The ban applies to four allergenic fragrances in compounds:
- Atranol, CAS number 526-37-4
- Chloratranol, CAS number 57074-21-2
- 3-and 4-(4-hydroxy-4-methylpentyl) cyclohex-3-ene-1-carbaldehyde (HICC), CAS numbers 51414-25-6 and 31906-04-4.
HICC is a synthetic fragrance the smells like lilies of the valley. Chloratranol and Atranol are the primary fragrances of natural oak and tree moss extracts.
The EU had prohibited the compounds last year and amended the cosmetics regulation accordingly (see our blog entry).
At its meeting last November in the Philippines, the Association lowered the maximum allowed concentration of methylisothiazolinone (MIT) from 0.01% to 0.0015% – effective on June 1, 2019. In addition, zinc oxide may no longer be used after December 1, 2018 if inhaling it strains the lungs. Yet another directive requires that the label of oxidative and non-oxidative hair dyes state that the user must wear appropriate gloves.
ASEAN is an international organization of ten southeast Asian countries. It is headquartered in
Jakarta (Indonesia). A summit of the ASEAN countries is held every year.

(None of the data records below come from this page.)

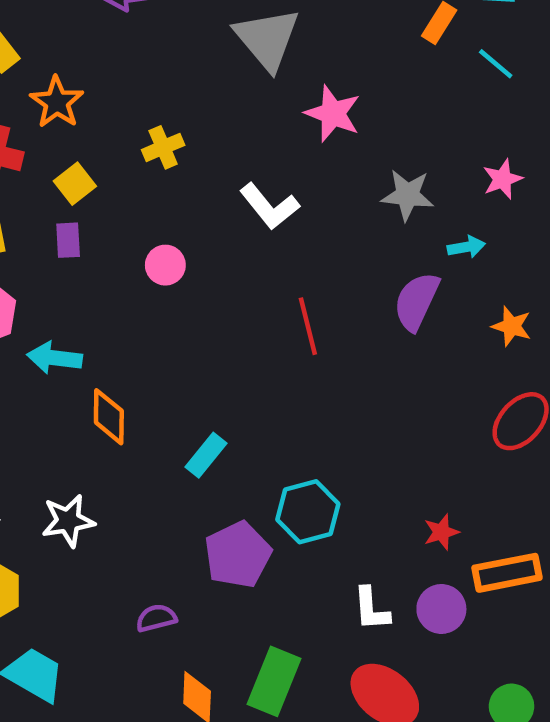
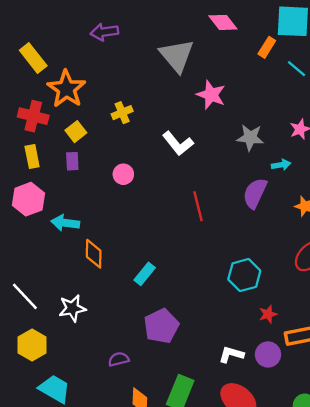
orange star: (57, 102) -> (66, 89), size x1.4
cyan hexagon: (308, 512) -> (244, 275), moved
white L-shape: (371, 609) -> (231, 354), turned 110

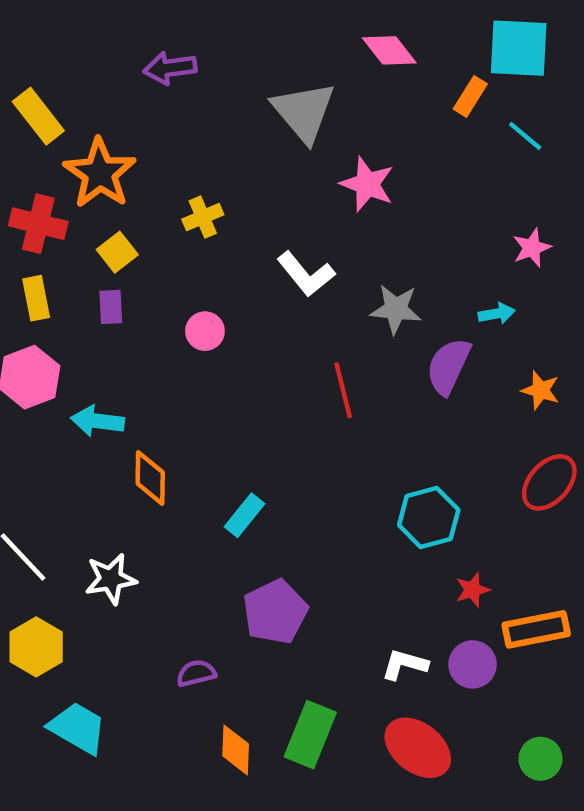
gray star: (250, 137) -> (396, 309), moved

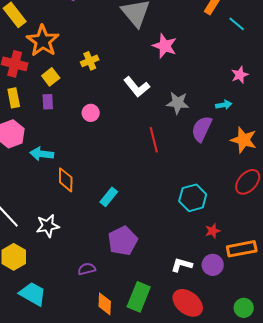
orange star: (541, 390) -> (244, 140), size x1.5

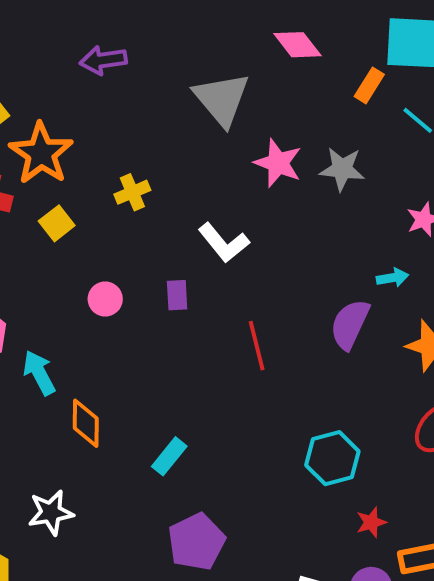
purple rectangle: (48, 102) -> (177, 295), moved
gray star: (178, 103) -> (342, 169), moved
pink circle: (91, 113) -> (105, 299), moved
cyan arrow: (42, 154) -> (39, 373), turned 55

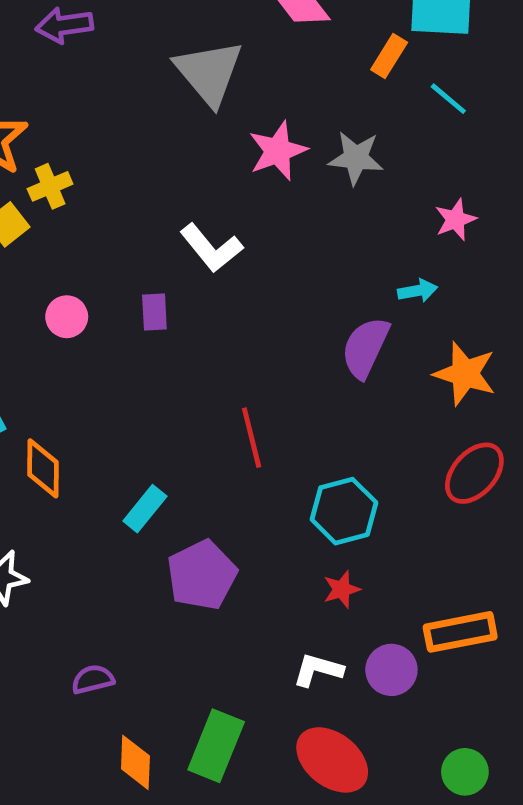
pink star: (278, 163) -> (278, 151), turned 30
yellow cross: (132, 192) -> (50, 186), moved
red line: (257, 346) -> (252, 438), moved
red star: (371, 522) -> (342, 589), moved
purple pentagon: (196, 542) -> (202, 575), moved

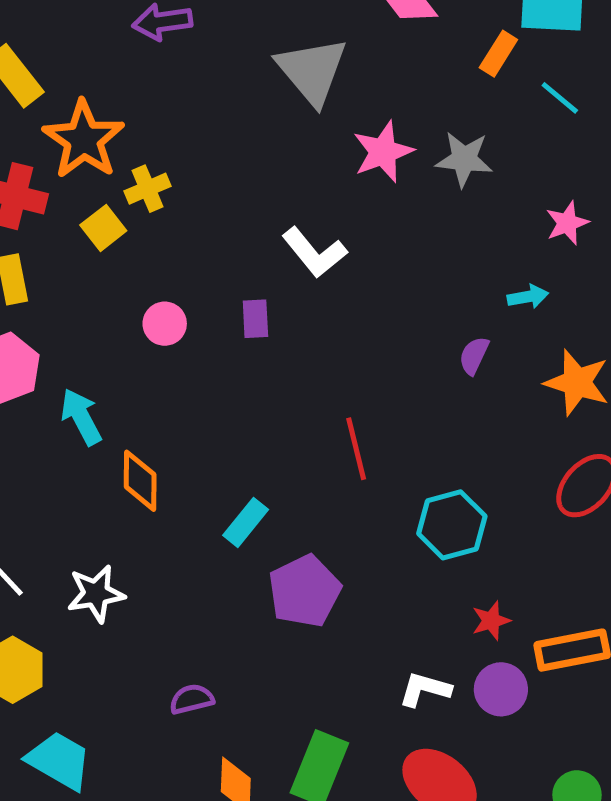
purple semicircle: (365, 348) -> (474, 356), size x0.6
red star: (342, 589) -> (491, 621), moved

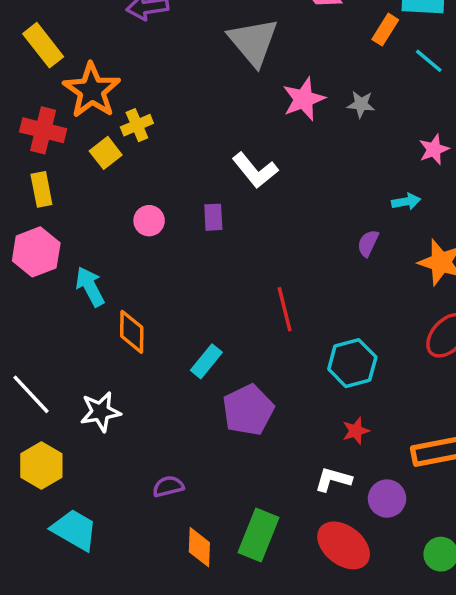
gray star: (464, 159) -> (361, 104), size x0.7
red star: (491, 621) -> (356, 431), moved
purple circle: (501, 689) -> (387, 499), moved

The ACC was created according to Article 10, Institutional Arrangements, of the ASEAN Cosmetic Directive (ACD). Members of the ACC should oversee implementation of the regulation in their individual countries.
The government of Singapore provides a good overview of the ASEAN Cosmetic Directive on the Web site of the Health Sciences Authority (HSA).